Online quantization algorithm for gudhi #536

tlacombe · 2021-10-15T10:15:52Z

Provide a quantization algorithm to "summarize" a collection of persistence diagrams.

(At least) One thing that may be discussed :

I put the code in the python/gudhi/wasserstein/ repo, because it is of a "Wasserstein metric" flavor (we minimize something in terms of Wasserstein distance between persistence diagrams). However, it does not rely on POT as other functions in this repo do ; we actually never need to explicitly compute a Wasserstein distance/matching explicitly. Perhaps would it belong directly to the gudhi/ repo ?

Also TODO :

Check for quantization.py : is the copyright correct?

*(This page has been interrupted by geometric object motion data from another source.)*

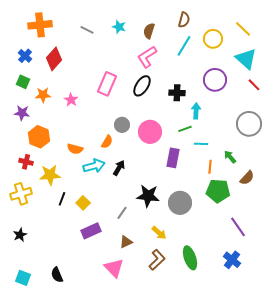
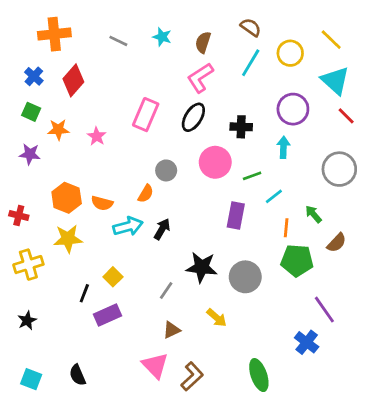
brown semicircle: (184, 20) -> (251, 27), turned -70
cyan arrow: (196, 111) -> (283, 147), moved
pink circle: (150, 132) -> (215, 162), moved
orange hexagon: (39, 137) -> (67, 198), moved
cyan line: (201, 144) -> (274, 196), turned -40
red cross: (26, 162) -> (19, 215), moved
black line: (62, 199) -> (84, 293), moved
purple rectangle: (91, 231) -> (107, 315), moved
green ellipse: (190, 258) -> (259, 375), moved
brown L-shape: (157, 260) -> (192, 376), moved
blue cross: (232, 260) -> (307, 342), moved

src/python/doc/wasserstein_distance_user.rst

biblio/bibliography.bib

src/python/doc/wasserstein_distance_user.rst

src/python/gudhi/wasserstein/quantization.py

src/python/doc/wasserstein_distance_user.rst

Co-authored-by: Vincent Rouvreau <10407034+VincentRouvreau@users.noreply.github.com>

…evel into quantization_v2

tlacombe · 2021-12-01T10:56:06Z

Corrected.
Any thought on if this code belong to the /wasserstein module? From a theoretical perspective, the goal is to solve some minimization with respect to the Wasserstein distance between persistence diagrams (so it makes sense to put it there), but from a practical perspective (code), it does not rely on pot contrarily to other functions in the /wasserstein module (because we can solve our optimization problem without explicitly computing such distances/matchings).
My feeling is that it can stay there, doing gudhi.wasserstein.quantization makes clear that we are quantizing something with respect to the Wasserstein distance ; but I am open to discussion of course.

mglisse

I guess keeping it in wasserstein/ is ok.

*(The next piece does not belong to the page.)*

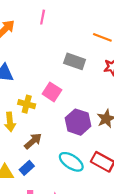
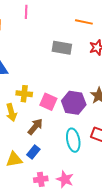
pink square: (52, 92) -> (48, 102), moved
cyan ellipse: (71, 162) -> (73, 140), turned 55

src/python/doc/wasserstein_distance_user.rst

mglisse · 2022-01-15T12:13:53Z

src/python/doc/wasserstein_distance_user.rst

+different tori with some additional noise.
+Starting from an initial codebook ``c0``, centroids are iteratively updated as new diagrams are provided.
+As we use the standard metrics between persistence diagrams (denoted here by :math:`\mathrm{OT}_2`), points in the
+diagrams that are close to the diagonal do not interfere in the codebook update process.


So it is the same as having an implicit point on the diagonal in the codebook?

More precisely, having a point in the codebook that represents "all the points on the diagonal" (or, formally, looking at the quotient space where you identify the points on the diagonal).

src/python/doc/wasserstein_distance_user.rst

src/python/gudhi/wasserstein/quantization.py

Co-authored-by: Marc Glisse <marc.glisse@inria.fr>

tlacombe · 2022-05-18T09:18:20Z

I just realized that I never managed to do the last requested modifications (my local build was broken for some reason at that time).
I finally did it.
As I'm working on a new machine, I hope I managed correctly the fork/branching/etc.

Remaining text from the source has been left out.